Open folkertdev opened 3 years ago
By any chance are you dropping the Bump
before the hashmap is dropped? This shouldn't be possible but it seems to be happening in roc_mono::ir::specialize_all
. Can you provide the code for that function?
I can, but I'm very sure the Bump
is not dropped. Here is the source
pub fn specialize_all<'a>(
env: &mut Env<'a, '_>,
mut procs: Procs<'a>,
layout_cache: &mut LayoutCache<'a>,
) -> Procs<'a> {
specialize_all_help(env, &mut procs, layout_cache);
// When calling from_can, pending_specializations should be unavailable.
// This must be a single pass, and we must not add any more entries to it!
let opt_pending_specializations = std::mem::replace(&mut procs.pending_specializations, None);
for (name, by_layout) in opt_pending_specializations.into_iter().flatten() {
for (layout, pending) in by_layout.into_iter() {
// If we've already seen this (Symbol, Layout) combination before,
// don't try to specialize it again. If we do, we'll loop forever!
//
// NOTE: this #[allow(clippy::map_entry)] here is for correctness!

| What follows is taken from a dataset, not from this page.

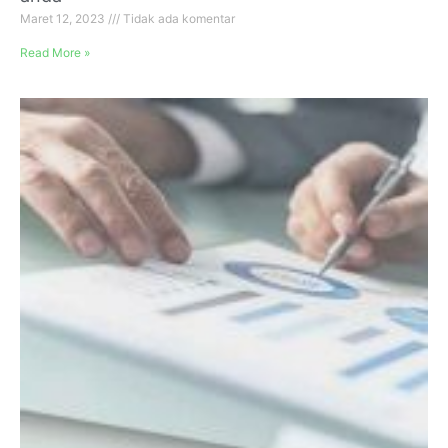
Maret 12, 2023
Tidak ada komentar
Read More »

// Changing it to use .entry() would necessarily make it incorrect.
#[allow(clippy::map_entry)]
if !procs.specialized.contains_key(&(name, layout)) {
// TODO should pending_procs hold a Rc<Proc>?

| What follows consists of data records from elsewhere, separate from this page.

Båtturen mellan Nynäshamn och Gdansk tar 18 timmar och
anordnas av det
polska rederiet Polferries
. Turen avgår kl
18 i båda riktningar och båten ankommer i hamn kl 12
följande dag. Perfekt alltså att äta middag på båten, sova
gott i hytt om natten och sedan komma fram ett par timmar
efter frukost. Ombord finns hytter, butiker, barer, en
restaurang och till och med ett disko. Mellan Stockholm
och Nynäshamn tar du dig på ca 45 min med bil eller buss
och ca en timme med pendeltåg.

let partial_proc = match procs.partial_procs.get(&name) {
Some(v) => v.clone(),
None => {
// TODO this assumes the specialization is done by another module
// make sure this does not become a problem down the road!
continue;
}
};
// Mark this proc as in-progress, so if we're dealing with
// mutually recursive functions, we don't loop forever.
// (We had a bug around this before this system existed!)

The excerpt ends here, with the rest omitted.